Ask anyone who knows me and you’ll immediately be convinced of my fixation on exploring the whole of Africa.
Each country has its own story to tell, and I’ve made it a point to visit each of its 56. Who knew a love could be as immense as the love I feel for an entire continent? And, I can promise you, it is immense. Nothing else could persuade me to travel anywhere from 25 to 60 hours one way if this wasn’t so. To put it bluntly, I am absolutely obsessed with this mass of land.
What has consistently drawn me to this region of the world is its mesmerizing and archaic history, its stunning creatures, its kind people, and, perhaps even more so, its ever-evolving, cinematic landscape. In fact, it is this admiration of vistas that ultimately drew me to visit Botswana in the first place.
In Botswana, lush, green grasslands make a lavish home to the diverse, terrestrial wildlife, while nutrient-rich waters cater to their aquatic cousins. Between the Makgadikgadi Pans, the Okavango Delta, the Kalahari Desert, and more, Botswana has a landscape that kills (both figuratively and literally). That said, this southern African country had long been on my bucket list, and it did not let me down — I was completely transfixed by it each day I was there.
To date, I’ve visited six African countries, and each has been quite different than the last in terms of overland and airborne travel. Generally speaking, the planes are smaller, customs are more lax and chaotic, and the roads vary greatly in terms of drivability than the places I’ve visited in the United States and Europe. I think much of what makes travel to and within Africa such an adventure is the way in which you get from point A to point B. It seems as though something interesting is always bound to happen. Whether it’s getting a flat tire in Chobe National Park or embarking on nerve-wracking rides in “banana vans” to an unknown destination in the Atlas Mountains of Morocco — there is always a story to be had.
Ultimately, I found that overland travel in Botswana was much more pleasant than I’ve experienced in other countries across the continent. Roads were spotted with potholes at times, but in the grand scheme of things, moving to and from locations was both smooth and uneventful. I’m all for the occasional bump in the road (no pun intended), but sometimes it’s nice to proceed along your route without encountering an array of issues. For this reason alone, Botswana is an alluring travel destination for those intending to venture long distances across country via car.

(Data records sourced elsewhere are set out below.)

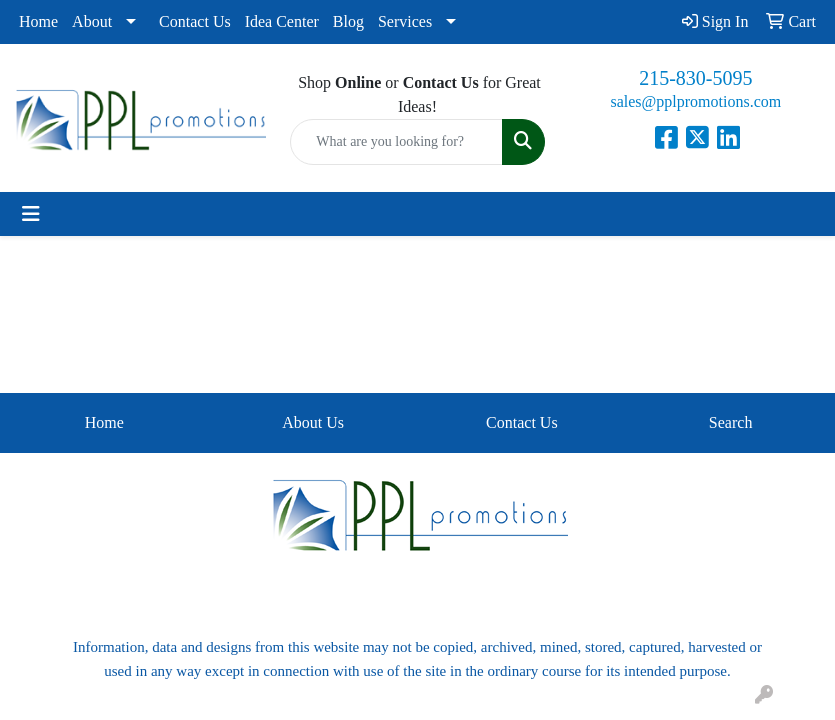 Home (38, 21)
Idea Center (282, 21)
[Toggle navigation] (31, 214)
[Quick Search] (396, 142)
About (92, 21)
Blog (348, 21)
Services (405, 21)
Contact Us (195, 21)
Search (731, 422)
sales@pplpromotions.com (695, 101)
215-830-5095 (695, 78)
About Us (313, 422) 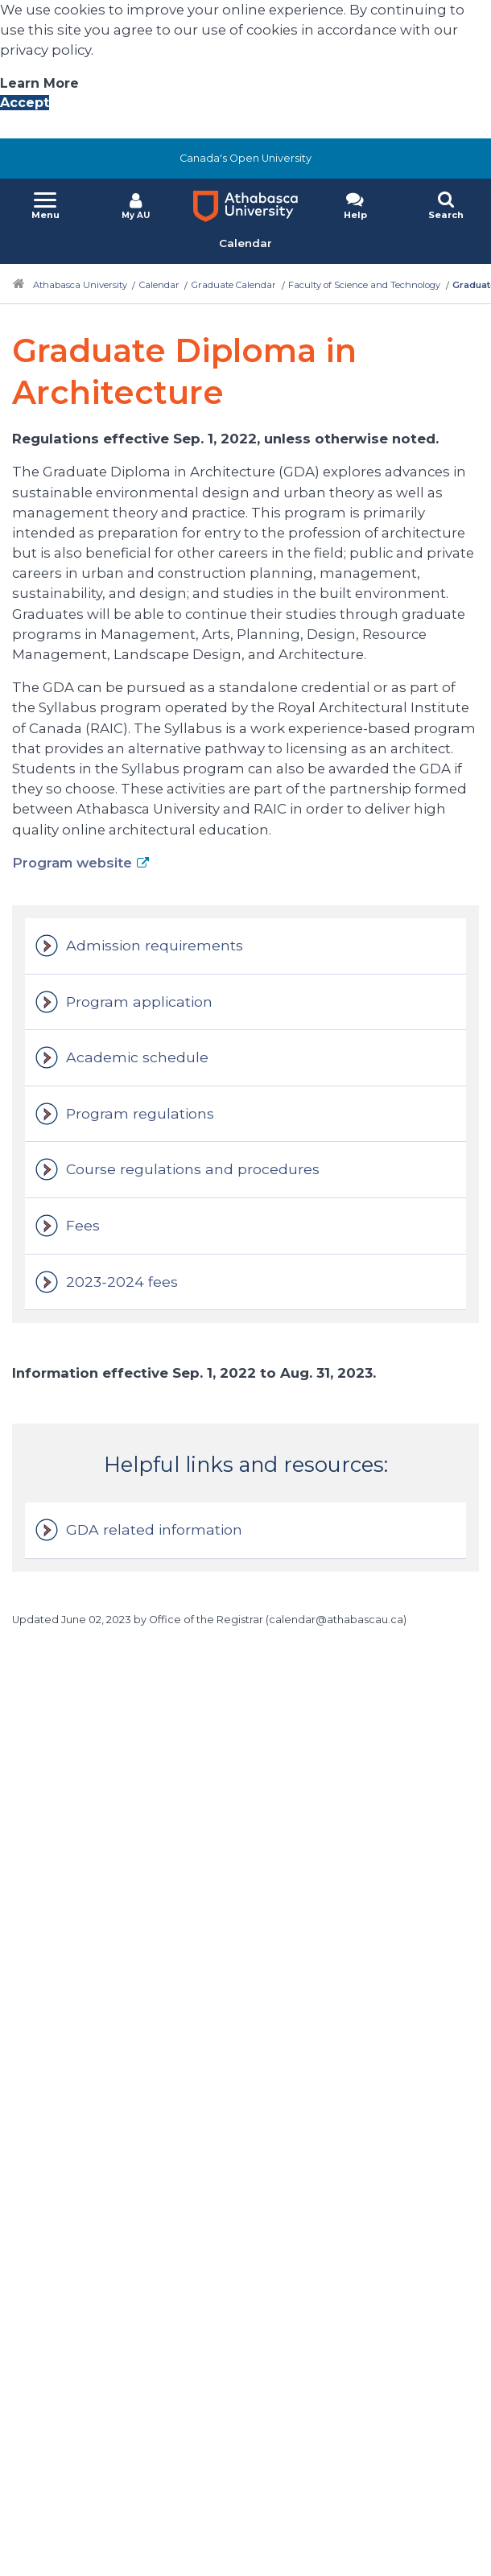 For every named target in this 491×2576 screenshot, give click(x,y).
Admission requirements (154, 945)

Whenever you travel to an African country, you’re likely to harbor both positive and negative preconceptions about what it will be like. This is both a beautiful and an unfortunate aspect to traveling within the region, but one that I believe makes exploration in the continent even more important. In my experience, you’re much more likely to have erroneous beliefs of yours subverted than found to be true.
Personally, I’ve found that I tend to have concerns about getting sick whenever I visit a developing country. In fact, I almost always assume I will become ill at one point or another, so I pack accordingly — Imodium, Tums, electrolyte drinks, the whole nine yards. While I still believe it is important to pack for those unfortunate, and hopefully infrequent, occurrences, this fear of mine is not always accurate. This was the case in Botswana. Not once did I succumb to a food-borne illness, or any other illness for that matter. I did, however, become uncomfortably dehydrated on numerous occasions, so I do advise you to prepare for the heat, should you be traveling in warmer times of the year. But, ultimately, I felt completely healthy and energized each day of the trip.
Botswana’s 225,000 square miles (582,000 square kilometers) consist of barren desert, expansive waterways, and unbelievable nature. From spotting the Big Five to flying high over the Okavango region of the country, camping beneath the stars, listening to the cry of a hungry lioness, and watching branches give way to a herd of elephants, you’re in for something special when you visit this stunning country. It is for this reason that I recommend spending as much time in Botswana as humanly possible. But, even more so, the guides and local people who so graciously teach visitors about their country, customs, and wildlife make this place truly remarkable.
A visit to Botswana takes you to a different world — a place where the music you hear pulses through the sounds of the animals and insects that surround you, where the sights are sweet and the people sweeter, and where you’re so much more in tune with nature that thrives in the bush around you.
Botswana is more than special; it’s truly otherworldly.